To go way up to Einstein, he was drawing on a lot of expensive data like that which showed the Mercury anomaly, and then was verified by very expensive data (I shudder to think how much those expeditions must have cost in constant dollars). Without that data, he would just be another... string theorist. Not Einstein.
Not by being a patent clerk, no. :)
To a very limited extent. There has to be enough studies to productively review, and there has to be no existing reviews you're duplicating. To give another example: suppose I had been furloughed and wanted to work on a creatine meta-analysis. I get as far as I got now - not that hard, maybe 10 hours of work - and I realize there's only 3 studies. Now what? Well, what I am doing is waiting a few months for 2 scientists to reply, and then I'll wait another 5 or 10 years for governments to fund more psychology studies which happen to use creatine. But in no way can I possibly "finish" this even given months of government-shutdown-time.
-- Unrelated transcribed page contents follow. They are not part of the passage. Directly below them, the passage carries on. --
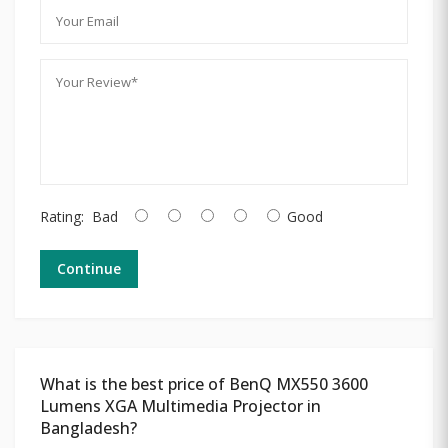
Rating:
Bad
Good
Continue
What is the best price of BenQ MX550 3600
Lumens XGA Multimedia Projector in
Bangladesh?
I don't think that's a stupid or obviously incorrect claim, but I don't think it's right. Equipment is advancing fast (if not always as fast as my first example of genotyping/sequencing), so it'd be surprising to me if you could do more work by ignoring potential new data and reprocessing old work, and more generally, even though stuff like meta-analysis is accessible to anyone for free (case in point: myself), we don't see anyone producing any impressive discoveries. Case in point: more than a few researchers already believed n-back might be an artifact of the control groups before I started my meta-analysis - my results are a welcome confirmation, not a novel discovery; or to use your vitamin D example, yes, it's cool that we found an effect of vitamin D on sleep (I certainly believe it), but the counterfactual of "QS does not exist" is not "vitamin D's effect on sleep goes unknown" but "Gominak discovers the effect on her patients and publishes a review paper in 2012 arguing that vitamin D affects sleep".
No, seeing a bunch of novel true discoveries indicates a successful field. However, it's normally hard to independently verify the truth of novel discoveries except in cases where those discoveries have applications.
This seems like a nitpick more than a serious remark: obviously one is talking about the true discoveries, and giving major examples of them in biology is not at all difficult. The discovery of RNA interference is in the biochem end of things, while a great number of discoveries have occurred in paleontology as well as using genetics to trace population migrations (both humans and non-humans).
So one question here is, for what types of discoveries is your prior high that the discovery is bogus? And how will you tell? General skepticism probably makes sense for a lot of medical "breakthroughs" but there's a lot of biology other than those.